#### Brief
Could you reproduce, from the records below, everything from the line with "oleh ibu yang" down to the line with "bermanfaat untuk mengembalikan", keeping both of those lines and changing nothing?
(Beginning of Data records)
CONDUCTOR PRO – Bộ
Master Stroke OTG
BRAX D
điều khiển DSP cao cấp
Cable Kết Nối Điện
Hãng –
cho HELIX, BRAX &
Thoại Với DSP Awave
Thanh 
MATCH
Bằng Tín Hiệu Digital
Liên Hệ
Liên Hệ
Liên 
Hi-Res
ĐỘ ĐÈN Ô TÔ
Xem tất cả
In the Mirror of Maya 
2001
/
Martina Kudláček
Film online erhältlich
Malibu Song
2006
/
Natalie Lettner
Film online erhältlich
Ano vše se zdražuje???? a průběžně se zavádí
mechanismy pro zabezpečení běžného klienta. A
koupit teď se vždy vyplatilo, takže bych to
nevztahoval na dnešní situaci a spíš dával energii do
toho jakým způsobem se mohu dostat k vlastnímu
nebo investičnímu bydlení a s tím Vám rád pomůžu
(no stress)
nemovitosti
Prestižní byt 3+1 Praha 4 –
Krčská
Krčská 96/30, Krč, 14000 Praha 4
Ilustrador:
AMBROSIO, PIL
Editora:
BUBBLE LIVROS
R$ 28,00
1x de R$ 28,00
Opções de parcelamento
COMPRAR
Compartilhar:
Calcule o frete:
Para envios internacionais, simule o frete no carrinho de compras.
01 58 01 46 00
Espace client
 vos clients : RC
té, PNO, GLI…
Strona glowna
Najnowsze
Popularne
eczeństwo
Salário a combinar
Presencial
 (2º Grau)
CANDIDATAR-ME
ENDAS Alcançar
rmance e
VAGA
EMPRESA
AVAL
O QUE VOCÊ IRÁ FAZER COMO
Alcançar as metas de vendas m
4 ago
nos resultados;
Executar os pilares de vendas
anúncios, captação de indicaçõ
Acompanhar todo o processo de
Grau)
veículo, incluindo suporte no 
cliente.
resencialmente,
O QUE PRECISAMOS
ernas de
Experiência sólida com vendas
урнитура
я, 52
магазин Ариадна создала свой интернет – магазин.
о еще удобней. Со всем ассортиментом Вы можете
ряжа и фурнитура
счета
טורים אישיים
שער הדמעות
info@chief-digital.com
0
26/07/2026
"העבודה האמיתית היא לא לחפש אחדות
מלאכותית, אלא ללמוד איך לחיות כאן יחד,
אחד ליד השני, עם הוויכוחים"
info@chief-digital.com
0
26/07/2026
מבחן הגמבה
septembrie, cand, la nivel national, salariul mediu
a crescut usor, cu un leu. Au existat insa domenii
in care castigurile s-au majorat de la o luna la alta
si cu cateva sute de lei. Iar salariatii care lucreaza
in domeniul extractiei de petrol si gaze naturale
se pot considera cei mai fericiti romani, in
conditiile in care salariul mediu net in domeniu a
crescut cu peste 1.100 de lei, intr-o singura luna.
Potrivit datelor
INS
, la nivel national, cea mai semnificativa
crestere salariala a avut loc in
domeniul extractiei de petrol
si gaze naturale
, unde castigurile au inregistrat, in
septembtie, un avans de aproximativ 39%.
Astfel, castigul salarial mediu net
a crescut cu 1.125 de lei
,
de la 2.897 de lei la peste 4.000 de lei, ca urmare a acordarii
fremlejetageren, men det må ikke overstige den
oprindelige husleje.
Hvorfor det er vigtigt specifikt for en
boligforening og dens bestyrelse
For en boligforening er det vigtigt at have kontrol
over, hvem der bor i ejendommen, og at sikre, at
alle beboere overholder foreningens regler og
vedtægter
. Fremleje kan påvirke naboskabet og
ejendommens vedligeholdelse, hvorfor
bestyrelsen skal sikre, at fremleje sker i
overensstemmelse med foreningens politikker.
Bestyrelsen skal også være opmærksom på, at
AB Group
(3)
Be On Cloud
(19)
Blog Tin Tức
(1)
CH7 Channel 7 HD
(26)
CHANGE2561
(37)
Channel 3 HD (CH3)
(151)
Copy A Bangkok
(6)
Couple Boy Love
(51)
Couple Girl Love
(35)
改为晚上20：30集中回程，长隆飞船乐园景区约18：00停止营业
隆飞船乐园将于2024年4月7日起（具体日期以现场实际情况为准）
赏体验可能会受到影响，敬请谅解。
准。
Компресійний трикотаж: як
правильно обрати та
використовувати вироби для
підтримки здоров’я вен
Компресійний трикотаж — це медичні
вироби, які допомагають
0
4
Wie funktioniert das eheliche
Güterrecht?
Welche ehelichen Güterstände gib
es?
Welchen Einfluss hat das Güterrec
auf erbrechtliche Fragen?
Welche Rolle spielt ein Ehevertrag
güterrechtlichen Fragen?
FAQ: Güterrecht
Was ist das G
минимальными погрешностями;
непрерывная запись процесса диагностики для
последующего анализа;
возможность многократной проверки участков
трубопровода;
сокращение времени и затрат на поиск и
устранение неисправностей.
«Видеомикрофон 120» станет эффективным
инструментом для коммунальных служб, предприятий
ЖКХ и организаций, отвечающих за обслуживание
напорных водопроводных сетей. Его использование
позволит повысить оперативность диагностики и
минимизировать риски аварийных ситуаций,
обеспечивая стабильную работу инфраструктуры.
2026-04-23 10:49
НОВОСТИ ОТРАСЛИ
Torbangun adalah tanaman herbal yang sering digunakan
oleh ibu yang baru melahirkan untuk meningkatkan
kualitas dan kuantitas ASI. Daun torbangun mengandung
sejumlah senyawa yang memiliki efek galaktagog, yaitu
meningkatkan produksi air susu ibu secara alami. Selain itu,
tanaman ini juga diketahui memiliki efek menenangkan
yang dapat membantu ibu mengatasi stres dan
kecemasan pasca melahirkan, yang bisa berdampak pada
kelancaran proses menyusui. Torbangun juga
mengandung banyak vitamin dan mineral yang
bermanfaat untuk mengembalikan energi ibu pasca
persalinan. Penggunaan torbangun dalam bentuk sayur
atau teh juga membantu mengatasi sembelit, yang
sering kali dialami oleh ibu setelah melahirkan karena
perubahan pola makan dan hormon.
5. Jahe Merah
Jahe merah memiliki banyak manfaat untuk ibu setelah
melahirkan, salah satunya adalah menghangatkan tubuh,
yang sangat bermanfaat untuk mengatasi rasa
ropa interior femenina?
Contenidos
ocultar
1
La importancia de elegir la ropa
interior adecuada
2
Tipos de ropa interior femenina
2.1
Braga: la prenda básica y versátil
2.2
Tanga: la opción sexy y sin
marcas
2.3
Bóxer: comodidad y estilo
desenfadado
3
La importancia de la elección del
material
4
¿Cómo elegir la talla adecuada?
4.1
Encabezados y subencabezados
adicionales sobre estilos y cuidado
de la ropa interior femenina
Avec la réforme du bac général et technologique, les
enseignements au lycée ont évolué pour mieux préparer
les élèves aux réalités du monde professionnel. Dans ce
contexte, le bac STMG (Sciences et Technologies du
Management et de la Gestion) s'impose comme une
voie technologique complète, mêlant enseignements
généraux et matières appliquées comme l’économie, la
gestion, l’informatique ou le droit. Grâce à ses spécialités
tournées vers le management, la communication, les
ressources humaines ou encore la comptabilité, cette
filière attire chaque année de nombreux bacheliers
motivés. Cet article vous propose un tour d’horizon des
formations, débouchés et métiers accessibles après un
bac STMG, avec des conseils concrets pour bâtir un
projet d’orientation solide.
(End of Data records)
#### Task response
oleh ibu yang baru melahirkan untuk meningkatkan
kualitas dan kuantitas ASI. Daun torbangun mengandung
sejumlah senyawa yang memiliki efek galaktagog, yaitu
meningkatkan produksi air susu ibu secara alami. Selain itu,
tanaman ini juga diketahui memiliki efek menenangkan
yang dapat membantu ibu mengatasi stres dan
kecemasan pasca melahirkan, yang bisa berdampak pada
kelancaran proses menyusui. Torbangun juga
mengandung banyak vitamin dan mineral yang
bermanfaat untuk mengembalikan energi ibu pasca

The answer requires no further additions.